Nous agissons de manière ferme et déterminée. Je pourrais évidemment détailler devant la Haute Assemblée les dispositions qui ont été prises pour donner toutes les suites à cet acte horrible, mais je souhaite surtout rappeler que le Gouvernement et l’administration de la République travaillent depuis plusieurs années, notamment depuis 2017, à la prévention de ce type d’actes ignobles. Les services ont été réorganisés. Les moyens ont été renforcés comme jamais, quand, jadis, les Renseignements généraux avaient été supprimés. Les lois ont été renforcées. De très nombreux attentats ont été déjoués grâce à ces dispositifs.
L’attentat contre Samuel Paty doit conduire, dans le cadre de l’unité et dans le respect de nos propres valeurs, à intensifier encore davantage, de façon résolue – n’en doutez pas, madame la présidente Assassi –, notre action.
Voyez comme va arriver à point nommé le projet de loi annoncé aux Mureaux voilà quelques jours par le Président de la République pour lutter contre toute forme de séparatisme !

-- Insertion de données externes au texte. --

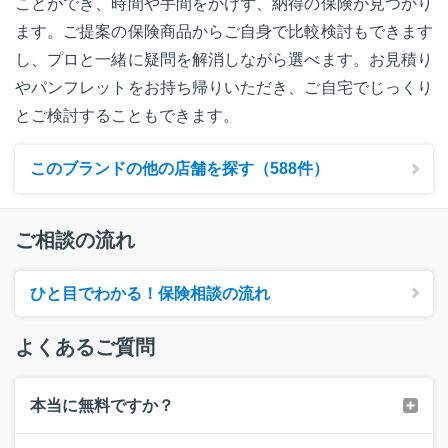
ことができ、時間や手間をかけず、納得の保険が見つかり
ます。ご提案の保険商品からご自身で比較検討もできます
し、プロと一緒に疑問を解消しながら選べます。お見積り
やパンフレットをお持ち帰りいただき、ご自宅でじっくり
とご検討することもできます。
このブランドの他の店舗を探す（588件）
ご相談の流れ
ひと目でわかる！保険相談の流れ
よくあるご質問
本当に無料ですか？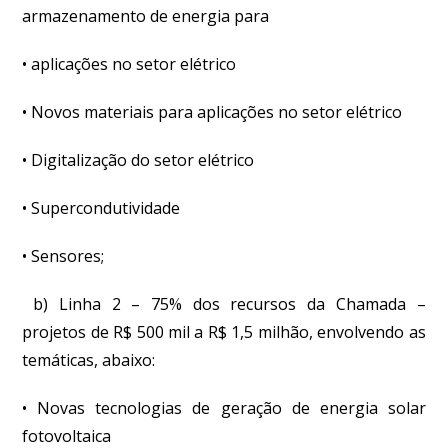
armazenamento de energia para
• aplicações no setor elétrico
• Novos materiais para aplicações no setor elétrico
• Digitalização do setor elétrico
• Supercondutividade
• Sensores;
b) Linha 2 – 75% dos recursos da Chamada –
projetos de R$ 500 mil a R$ 1,5 milhão, envolvendo as
temáticas, abaixo:
• Novas tecnologias de geração de energia solar
fotovoltaica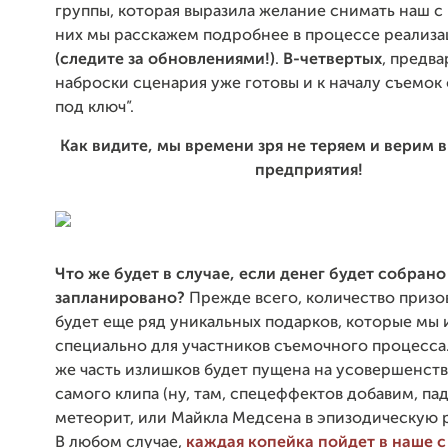
группы, которая выразила желание снимать наш с 
них мы расскажем подробнее в процессе реализа
(следите за обновлениями!)
.
В-четвертых
, предв
наброски сценария уже готовы и к началу съемок 
под ключ”.
Как видите, мы времени зря не теряем и верим 
предприятия!
Что же будет в случае, если денег будет собрано
запланировано?
Прежде всего, количество призов
будет еще ряд уникальных подарков, которые мы
специально для участников съемочного процесса.
же часть излишков будет пущена на усовершенст
самого клипа (ну, там, спецеффектов добавим, п
метеорит, или Майкла Медсена в эпизодическую р
В любом случае,
каждая копейка пойдет в наше 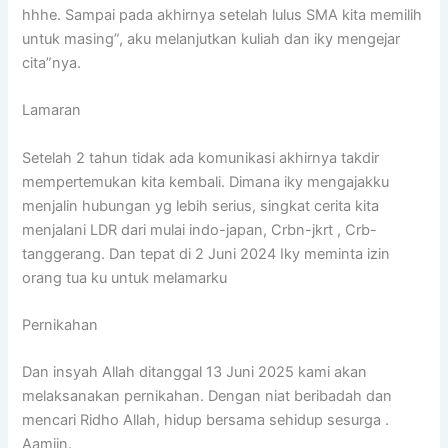
hhhe. Sampai pada akhirnya setelah lulus SMA kita memilih
untuk masing”, aku melanjutkan kuliah dan iky mengejar
cita”nya.
Lamaran
Setelah 2 tahun tidak ada komunikasi akhirnya takdir
mempertemukan kita kembali. Dimana iky mengajakku
menjalin hubungan yg lebih serius, singkat cerita kita
menjalani LDR dari mulai indo-japan, Crbn-jkrt , Crb-
tanggerang. Dan tepat di 2 Juni 2024 Iky meminta izin
orang tua ku untuk melamarku
Pernikahan
Dan insyah Allah ditanggal 13 Juni 2025 kami akan
melaksanakan pernikahan. Dengan niat beribadah dan
mencari Ridho Allah, hidup bersama sehidup sesurga .
Aamiin.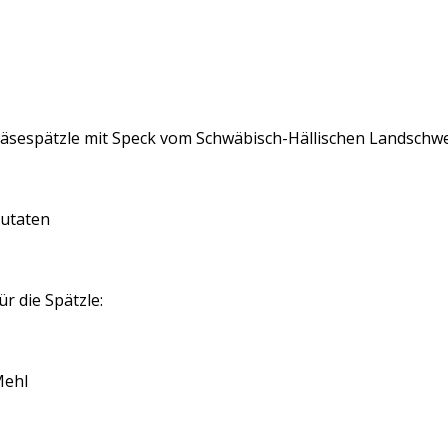
äsespätzle mit Speck vom Schwäbisch-Hällischen Landschw
utaten
ür die Spätzle:
ehl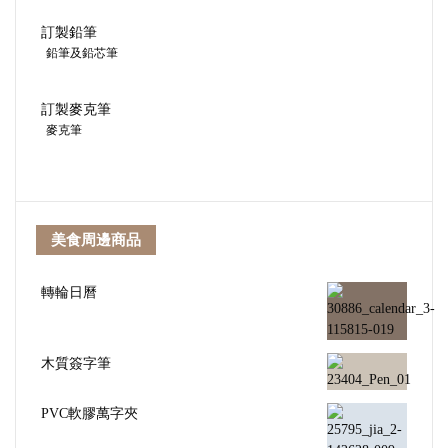
訂製鉛筆
鉛筆及鉛芯筆
訂製麥克筆
麥克筆
美食周邊商品
轉輪日曆
木質簽字筆
PVC軟膠萬字夾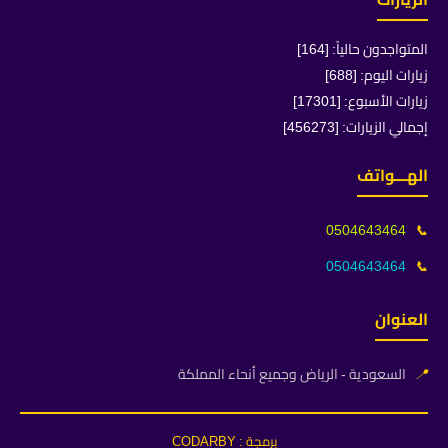
المتواجدون حالياً: [164]
زيارات اليوم: [688]
زيارات الأسبوع: [17301]
إجمالي الزيارات: [456273]
الهـــواتف
0504643464
📞
0504643464
📞
العنوان
📍
السعودية - الرياض وجميع أنحاء المملكة
برمجة : CODARBY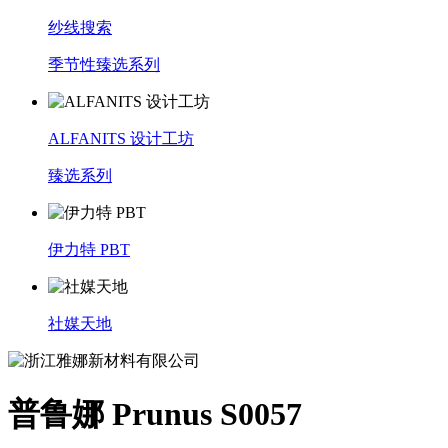
纱线搜索
季节性臻选系列
ALFANITS 设计工坊
臻选系列
伊力特 PBT
社媒天地
普鲁娜 Prunus S0057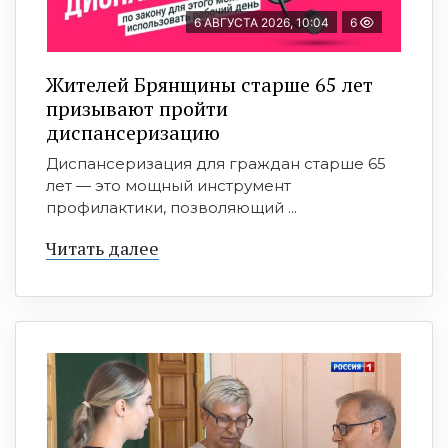
6 АВГУСТА 2026, 10:04
6
Жителей Брянщины старше 65 лет
призывают пройти
диспансеризацию
Диспансеризация для граждан старше 65
лет — это мощный инструмент
профилактики, позволяющий ...
Читать далее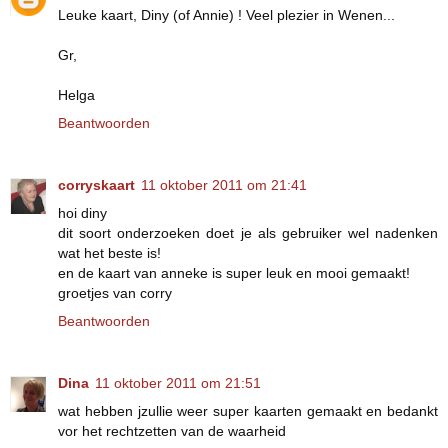
Leuke kaart, Diny (of Annie) ! Veel plezier in Wenen...
Gr,
Helga
Beantwoorden
corryskaart
11 oktober 2011 om 21:41
hoi diny
dit soort onderzoeken doet je als gebruiker wel nadenken
wat het beste is!
en de kaart van anneke is super leuk en mooi gemaakt!
groetjes van corry
Beantwoorden
Dina
11 oktober 2011 om 21:51
wat hebben jzullie weer super kaarten gemaakt en bedankt
vor het rechtzetten van de waarheid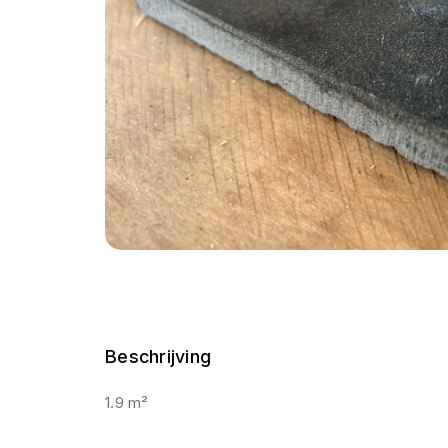
Beschrijving
1.9 m²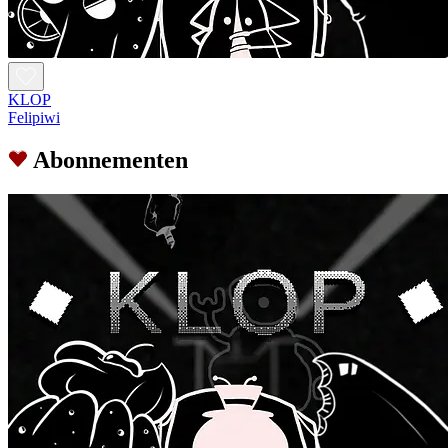
KLOP
Felipiwi
Abonnementen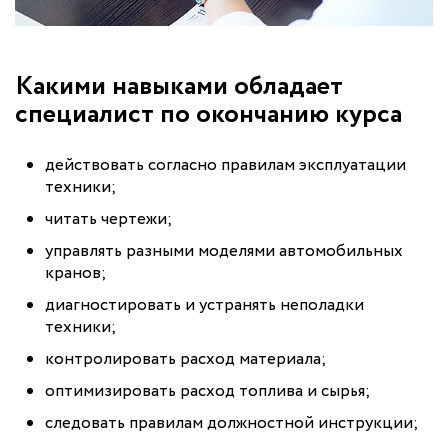
Какими навыками обладает
специалист по окончанию курса
действовать согласно правилам эксплуатации
техники;
читать чертежи;
управлять разными моделями автомобильных
кранов;
диагностировать и устранять неполадки
техники;
контролировать расход материала;
оптимизировать расход топлива и сырья;
следовать правилам должностной инструкции;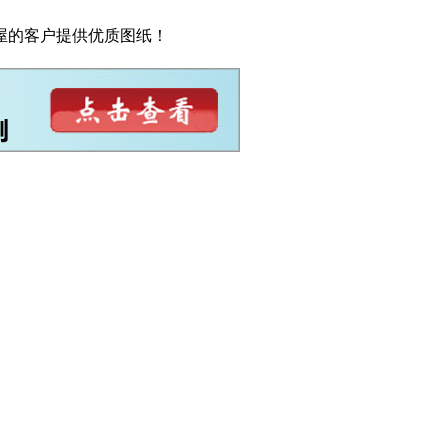
屋的客户提供优质图纸！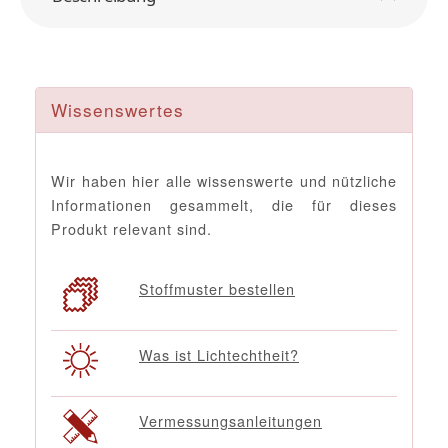
Wissenswertes
Wir haben hier alle wissenswerte und nützliche
Informationen gesammelt, die für dieses
Produkt relevant sind.
Stoffmuster bestellen
Was ist Lichtechtheit?
Vermessungsanleitungen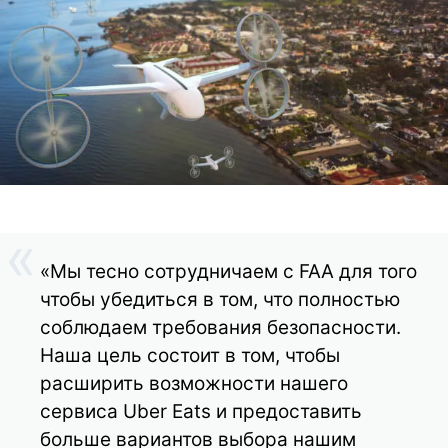
«Мы тесно сотрудничаем с FAA для того
чтобы убедиться в том, что полностью
соблюдаем требования безопасности.
Наша цель состоит в том, чтобы
расширить возможности нашего
сервиса Uber Eats и предоставить
больше вариантов выбора нашим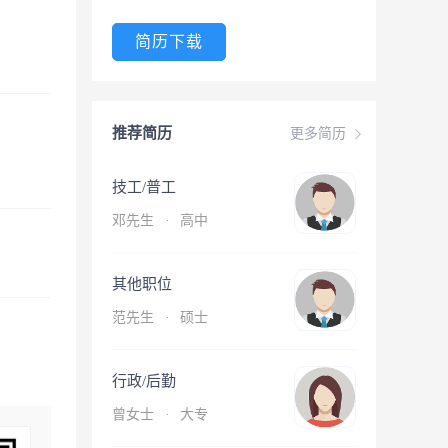
简历下载
推荐简历
更多简历
技工/普工
邓先生
·
高中
其他职位
范先生
·
硕士
行政/后勤
曾女士
·
大专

Voyez combien, sous l’autorité du ministre de l’intérieur, nous allons dès à présent augmenter encore, non pas seulement dans les textes, mais dans les faits, les moyens pour lutter contre la haine sur internet !
Voyez que, dès aujourd’hui, un groupement de fait répandant la haine a été dissous par le conseil des ministres ! Sachez que d’autres suivront.
L’éducation nationale, la République et, finalement, la France ont été attaquées. Mais nous vaincrons. Nous vaincrons dans l’unité et dans la détermination, parce que ces valeurs de la République, nous les partageons. Nous agirons, nous continuerons à agir sans relâche pour que force reste à la loi républicaine. (Applaudissements sur les travées des groupes RDPI, INDEP et RDSE, ainsi que sur des travées des groupes SER, UC et Les Républicains.)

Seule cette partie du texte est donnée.